By Michael Roberts

*This post follows up on two previous installments in the Sustainable Energy Blog Series: Embrace Policy Experiments for Demand Response and Four Years to Improve Renewable Energy.

Perhaps the greatest obstacle to a renewable-energy future is that our utility, Hawaiian Electric Industries (HEI), has little or no incentive to transform its operation into a model more suited for renewable energy. While there has been a lot of hand-wringing and criticism of HEI for its monopoly and slow approval of distributed solar, it’s important to realize the truly unprecedented change they are being forced to undertake. And worse, the new cutting-edge system they are being asked to adopt will literally undermine its profits. 

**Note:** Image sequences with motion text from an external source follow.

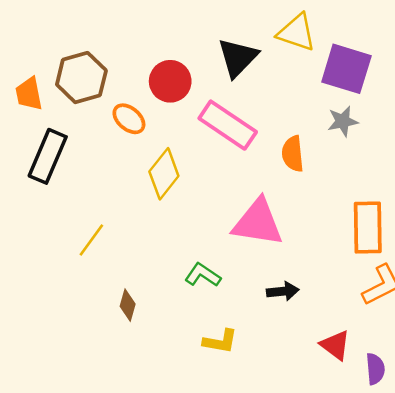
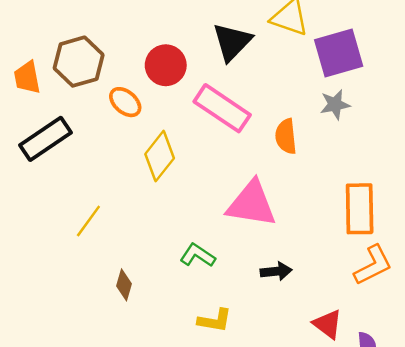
purple square: (346, 69) -> (339, 53), turned -33
black rectangle: (48, 156) -> (45, 139), turned 33

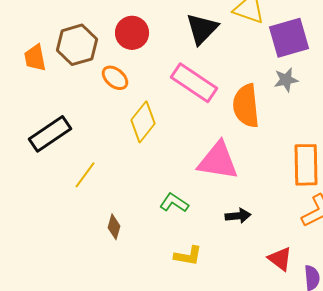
red circle: (166, 65) -> (132, 33), moved
orange semicircle: (286, 136) -> (246, 106), size x1.5
black rectangle: (45, 139) -> (50, 134), moved

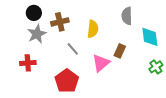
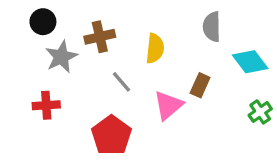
black circle: (34, 13) -> (43, 22), moved
cyan diamond: (150, 37) -> (250, 62), turned -30

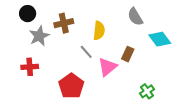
gray semicircle: (212, 27) -> (135, 17), turned -30
gray line: (122, 82) -> (86, 52), moved
green cross: (260, 112) -> (147, 91), moved

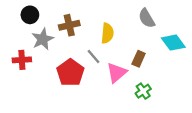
red cross: (30, 67) -> (22, 60), moved
red pentagon: (71, 86) -> (70, 73), moved
green cross: (147, 91) -> (143, 91), moved

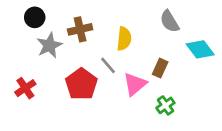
red cross: (22, 60) -> (25, 88), moved, turned -30

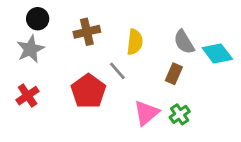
gray semicircle: (169, 21) -> (184, 42), moved
gray star: (49, 45) -> (30, 49), moved
pink triangle: (135, 84) -> (146, 113), moved

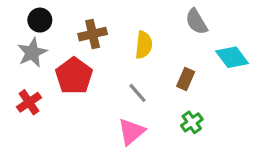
gray semicircle: (184, 42) -> (196, 22), moved
gray line: (117, 71) -> (138, 93), moved
red pentagon: (88, 91) -> (74, 76), moved
pink triangle: (146, 113) -> (131, 132), moved

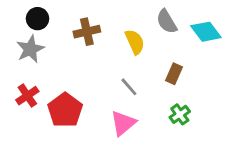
gray semicircle: (196, 22) -> (167, 22), moved
yellow semicircle: (144, 45) -> (135, 42), turned -30
cyan diamond: (232, 57) -> (206, 32), moved
red pentagon: (74, 76) -> (65, 110), moved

Revenue decoupling (PDF) was supposed to correct HEI’s incentives by ensuring that the utility could recover the same revenue toward its operation costs even if they generated less electricity due to growth of distributed solar or improvements in energy efficiency, both of which have factored into higher electricity prices. 

Revenue decoupling does make HEI less vulnerable to improved efficiency and growth of renewable energy over the short run. But over the long run the utility profits mainly from making new capital investments. For such investments they receive a nearly guaranteed rate of return that far exceeds low-risk borrowing costs. If the utility is forced to retire its old power plants and instead buy renewable energy from independent providers—the apparent inclination of the Public Utilities Commission—its rate base and profitability decline. Thus, even under revenue decoupling, low-cost renewables do not accord with HEI’s interests. 

The larger problem is that the regulatory infrastructure is not conducive to a rapidly changing energy landscape in need of innovative and perhaps distributed solutions. HEI has little incentive to control costs, much less increase renewable energy in a cost effective manner.

It doesn’t need to be this way. We can fix regulatory incentives. But given the novelty of the renewable energy system we are creating, combined with Hawai`i’s geographic uniqueness, it seems unlikely that we can simply borrow a regulatory model from the mainland.  Some are calling for our private utility to be replaced by publicly-run municipality, or possibly a cooperative like the one on Kaua`i.  These models might work. But it’s not clear how long it would take to transition to these systems, or whether they will bring about the most innovative solutions. 

What’s the fix?  First, the utility needs to have some skin in the game. Full cost recovery via rate adjustments—the current regulatory situation—gives the utility virtually no incentive to be strategic in its management and planning. Instead, if costs fall due to cost-effective development or contracting of renewables, the utility should get to keep a share of the gains. The utility’s profits ought to be tied to its cost effectiveness, not the size of the capital outlay. At the same time, if oil prices rise, then the utility should absorb a share of the cost increases, such that it cares about oil price volatility just as its customers do. 

Second, to the extent that the state wishes to favor renewables over fossil fuels, fossil fuels should be explicitly taxed and renewables subsidized.  Such incentives could be made roughly revenue neutral and would be more effective at achieving renewable energy goals in a cost-effective manner than the state’s expensive and seemingly pointless renewable energy tax credits.  Federal credits are more-than-adequate to make distributed generation cost-effective to homeowners, even under revised rate structures.  And we should allow utility-scale and distributed renewable energy generation to compete on equal footing.  Instead of the tax credit, customers should be able to sell all surplus generation to the grid at appropriate real-time rates.

Of course, regulators will need to negotiate a baseline profit level, how the baseline will change over time, the share of overall cost changes born by the utility and passed on to customers, and whether the utility’s share of cost improvements ought to phase out over a number of years. Regardless of these choices, these kinds of changes in regulatory structure would align the utility’s interests with their customers as well as the state’s renewable energy goals. 

The big, encouraging news is that the cost of reducing greenhouse gas emissions and slowing global warming now looks cheap.  While Hawai`i’s contribution to this global problem is minimal, if we can show the world how to do renewable energy in a smart, cost-effective manner, we could be a true global leader in helping to solve it. But without smart policy, we’ll only serve the interests of denialists and naysayers who will point to Hawai`i’s renewable energy boondoggle as an excuse for inaction.

BLOG POSTS ARE PRELIMINARY MATERIALS CIRCULATED TO STIMULATE DISCUSSION AND CRITICAL COMMENT. THE VIEWS EXPRESSED ARE THOSE OF THE INDIVIDUAL AUTHORS. WHILE BLOG POSTS BENEFIT FROM ACTIVE UHERO DISCUSSION, THEY HAVE NOT UNDERGONE FORMAL ACADEMIC PEER REVIEW.